ASSIGNMENT: When you transcribe the entries, reproduce every character and exclude the images.

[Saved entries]

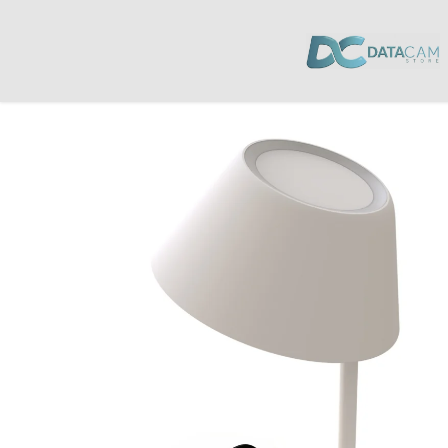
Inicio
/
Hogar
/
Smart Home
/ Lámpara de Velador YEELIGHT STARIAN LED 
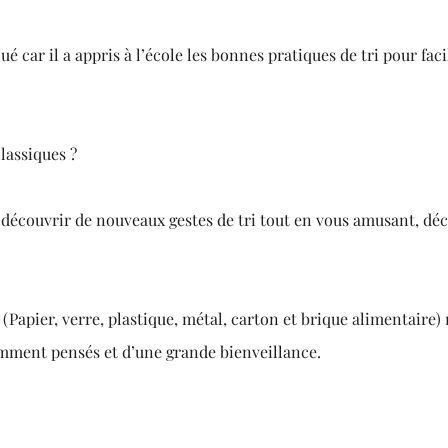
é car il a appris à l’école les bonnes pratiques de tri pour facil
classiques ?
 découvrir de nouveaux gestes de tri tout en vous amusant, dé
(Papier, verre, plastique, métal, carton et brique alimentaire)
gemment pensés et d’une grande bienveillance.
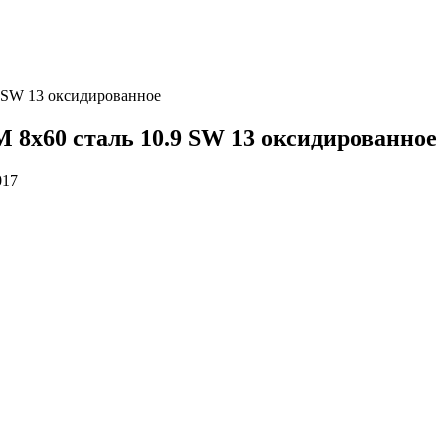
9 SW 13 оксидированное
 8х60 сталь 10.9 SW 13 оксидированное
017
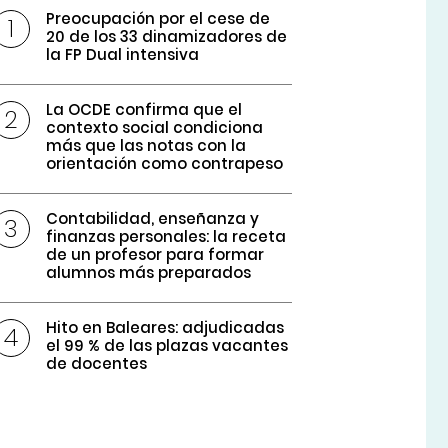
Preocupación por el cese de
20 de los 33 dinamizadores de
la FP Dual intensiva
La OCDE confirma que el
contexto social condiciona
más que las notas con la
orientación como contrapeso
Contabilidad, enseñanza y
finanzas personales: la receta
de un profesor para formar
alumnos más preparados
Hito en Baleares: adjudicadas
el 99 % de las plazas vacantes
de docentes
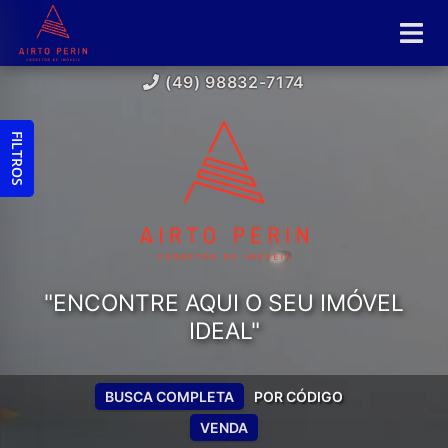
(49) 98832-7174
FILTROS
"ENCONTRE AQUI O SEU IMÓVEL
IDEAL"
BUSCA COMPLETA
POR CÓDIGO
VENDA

OUTPUT FOR THIS EXERCISE:
Inicio
/
Hogar
/
Smart Home
/ Lámpara de Velador YEELIGHT STARIAN LED 
é car il a appris à l’école les bonnes pratiques de tri pour facil
classiques ?
 découvrir de nouveaux gestes de tri tout en vous amusant, dé
(Papier, verre, plastique, métal, carton et brique alimentaire)
gemment pensés et d’une grande bienveillance.
9 SW 13 оксидированное
 8х60 сталь 10.9 SW 13 оксидированное
017
Preocupación por el cese de
20 de los 33 dinamizadores de
la FP Dual intensiva
La OCDE confirma que el
contexto social condiciona
más que las notas con la
orientación como contrapeso
Contabilidad, enseñanza y
finanzas personales: la receta
de un profesor para formar
alumnos más preparados
Hito en Baleares: adjudicadas
el 99 % de las plazas vacantes
de docentes
(49) 98832-7174
FILTROS
"ENCONTRE AQUI O SEU IMÓVEL
IDEAL"
BUSCA COMPLETA
POR CÓDIGO
VENDA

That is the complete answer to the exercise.